Mさん自身は、この数年でどんな変化がありましたか?

たくさんありますけど、パッと思い浮かんだのは「100点を目指さなくなった」ことですね。もともと真面目なタイプで、「ちゃんとやりたい!」って思ってたし、自分に100点を求めてしんどくなって、それを他人にも求めてしまって、合わないとがっかりしたりイラッとしたりしてたんですけど、今は100点じゃなくて70点でも「まあ、やってみようか」って思えるようになったんです。その結果、フットワークも軽くなったし、人のことも許せるようになったし、自分も許せるようになりました。

組織改編前後のチームの雰囲気

チームの様子についても聞かせてください。2025年4月1日から組織が少し変わりましたが、前と今のチームの雰囲気って変わりましたか?
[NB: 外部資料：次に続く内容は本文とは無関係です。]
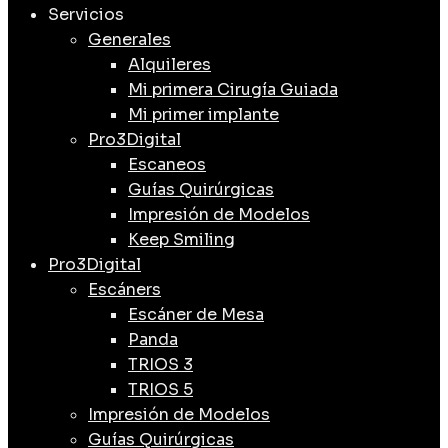
Servicios
Generales
Alquileres
Mi primera Cirugía Guiada
Mi primer implante
Pro3Digital
Escaneos
Guías Quirúrgicas
Impresión de Modelos
Keep Smiling
Pro3Digital
Escáners
Escáner de Mesa
Panda
TRIOS 3
TRIOS 5
Impresión de Modelos
Guías Quirúrgicas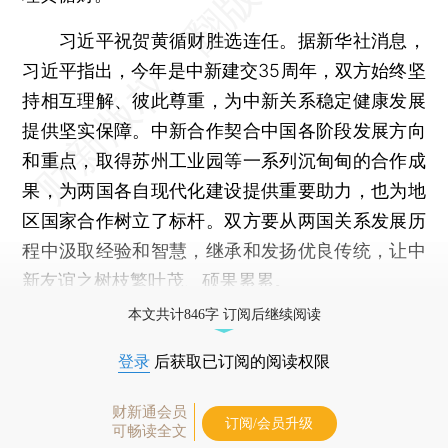
习近平祝贺黄循财胜选连任。据新华社消息，
习近平指出，今年是中新建交35周年，双方始终坚
持相互理解、彼此尊重，为中新关系稳定健康发展
提供坚实保障。中新合作契合中国各阶段发展方向
和重点，取得苏州工业园等一系列沉甸甸的合作成
果，为两国各自现代化建设提供重要助力，也为地
区国家合作树立了标杆。双方要从两国关系发展历
程中汲取经验和智慧，继承和发扬优良传统，让中
新友谊之树枝繁叶茂、硕果累累。
本文共计846字 订阅后继续阅读
登录
后获取已订阅的阅读权限
财新通会员
订阅/会员升级
可畅读全文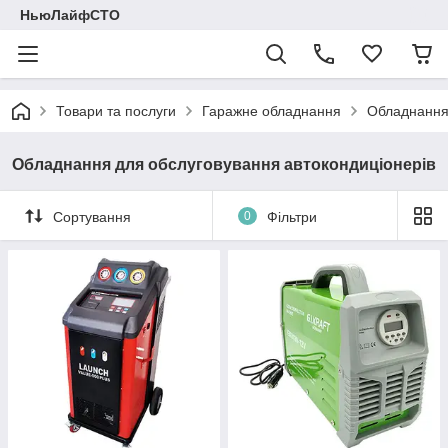
НьюЛайфСТО
Товари та послуги
Гаражне обладнання
Обладнання 
Обладнання для обслуговування автокондиціонерів
Сортування
0
Фільтри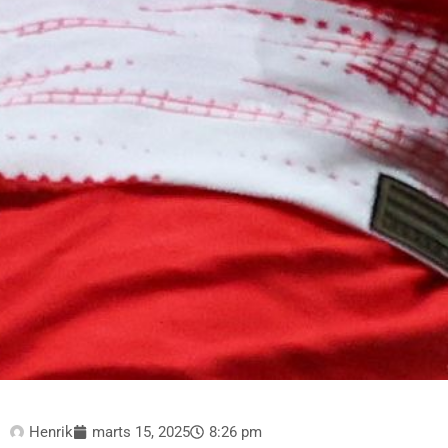
Henrik
marts 15, 2025
8:26 pm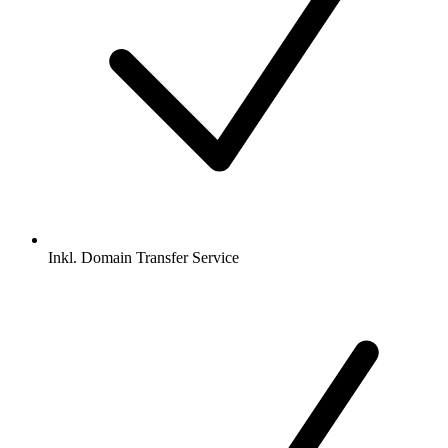
Inkl.
Domain Transfer Service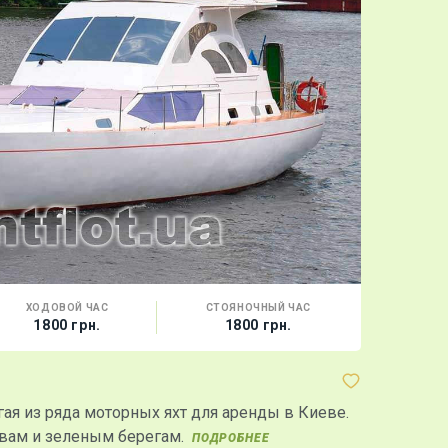
ХОДОВОЙ ЧАС
СТОЯНОЧНЫЙ ЧАС
ВМЕСТИ
1800 грн.
1800 грн.
10 го
Яхта "Элек
огая из ряда моторных яхт для аренды в Киеве.
Красное де
овам и зеленым берегам.
небывалую 
ПОДРОБНЕЕ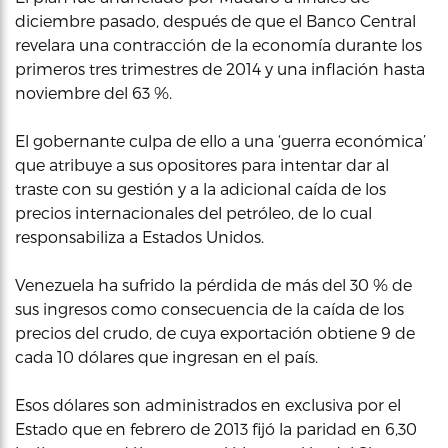
diciembre pasado, después de que el Banco Central
revelara una contracción de la economía durante los
primeros tres trimestres de 2014 y una inflación hasta
noviembre del 63 %.
El gobernante culpa de ello a una ‘guerra económica’
que atribuye a sus opositores para intentar dar al
traste con su gestión y a la adicional caída de los
precios internacionales del petróleo, de lo cual
responsabiliza a Estados Unidos.
Venezuela ha sufrido la pérdida de más del 30 % de
sus ingresos como consecuencia de la caída de los
precios del crudo, de cuya exportación obtiene 9 de
cada 10 dólares que ingresan en el país.
Esos dólares son administrados en exclusiva por el
Estado que en febrero de 2013 fijó la paridad en 6,30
前のチームは、会社の3階がフロアで、そこには私たちしかいなかったんですけど、3階に戻ると安心するみたいなホーム感があったんですよ。他の階に行っても緊張するとか怖いとか、全然ないんですけどね。でも、やっぱり3階のメンバーとは一番素が出せる感じでした。それってやっぱり、一緒にいたメンバーのおかげだと思ってます。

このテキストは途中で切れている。